I stood in the church parking lot and watched that vibrant pink drain from the sky. It faded really fast.
Not an hour before, my mom and I had been looking at baby pictures of Jane. Mama shook her head and said, “I just don’t remember Jane as a a baby.”
“I don’t either,” I said. “I didn’t realize how much Luke looks like her.” How could I look at Luke and not see the resemblance? How could I forget something so unforgettable as my only daughter’s baby face?
My memory fades so fast, and the days fade even faster, and I know that tired as I am, I will likely have almost no memories of this first year of the boys’ life, and that makes me sad. It makes me want to hold on.

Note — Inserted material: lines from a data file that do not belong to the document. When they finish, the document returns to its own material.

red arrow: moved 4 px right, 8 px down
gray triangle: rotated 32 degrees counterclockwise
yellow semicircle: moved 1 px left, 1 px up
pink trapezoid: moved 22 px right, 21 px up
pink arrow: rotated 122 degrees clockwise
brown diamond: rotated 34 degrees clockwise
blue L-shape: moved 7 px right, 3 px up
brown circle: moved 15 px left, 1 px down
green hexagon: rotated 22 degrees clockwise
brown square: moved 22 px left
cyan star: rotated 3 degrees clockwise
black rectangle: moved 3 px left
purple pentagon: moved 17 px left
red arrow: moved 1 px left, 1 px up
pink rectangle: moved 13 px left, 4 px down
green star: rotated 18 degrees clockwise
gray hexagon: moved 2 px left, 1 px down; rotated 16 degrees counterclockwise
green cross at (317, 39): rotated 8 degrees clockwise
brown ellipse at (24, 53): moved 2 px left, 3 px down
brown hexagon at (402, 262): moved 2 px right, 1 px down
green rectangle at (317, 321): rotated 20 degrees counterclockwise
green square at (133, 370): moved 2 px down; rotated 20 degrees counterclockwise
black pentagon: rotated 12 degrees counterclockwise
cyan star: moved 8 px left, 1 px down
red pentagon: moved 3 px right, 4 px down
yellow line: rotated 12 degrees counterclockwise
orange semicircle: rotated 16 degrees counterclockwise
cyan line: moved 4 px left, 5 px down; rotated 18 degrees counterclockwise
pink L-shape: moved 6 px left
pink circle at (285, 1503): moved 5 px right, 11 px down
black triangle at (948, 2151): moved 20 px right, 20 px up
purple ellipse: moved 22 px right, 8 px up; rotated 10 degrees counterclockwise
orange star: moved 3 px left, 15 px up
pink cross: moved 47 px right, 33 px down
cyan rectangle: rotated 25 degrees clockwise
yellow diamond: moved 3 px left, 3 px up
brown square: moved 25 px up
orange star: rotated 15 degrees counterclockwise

It makes me want to pay attention.
I rush far too often and forget to pay attention to this moment right here right now. But you simply can’t rush a nursing baby – or a sleeping one. Being on the twins’ schedule has meant slowing down. And slowing has given me more space, more time to pay attention.
Attention is something we generally lack around here. We’re all worried and distracted by many things. But really, only one thing is needful.
The way my mother sits, legs crossed, in the rocking chair, working a crossword puzzle.
The way my daughter’s hair curls softly around her face as she sits beside me on the sofa, looking at a book. The dimple in her chin. The arch of her perfect eyebrows. Even the bug bites on her legs that she’s picked till they’ve bled and scabbed over.
The way Ben plays with my fingers while he nurses. The cool softness of his cheeks. The soft down of his hair.
The way Luke shrieks with delight when he shakes the rattle he’s managed to pick up. His chubby cheeks and chin. His Buddha belly.
The way Jack’s hair falls across his forehead and over his ears. The small scar beside his nose. His joyful singing as he sits at the table, drawing.
This moment. It’s all we have. And if we don’t notice it, we won’t remember it.
Because it fades really fast.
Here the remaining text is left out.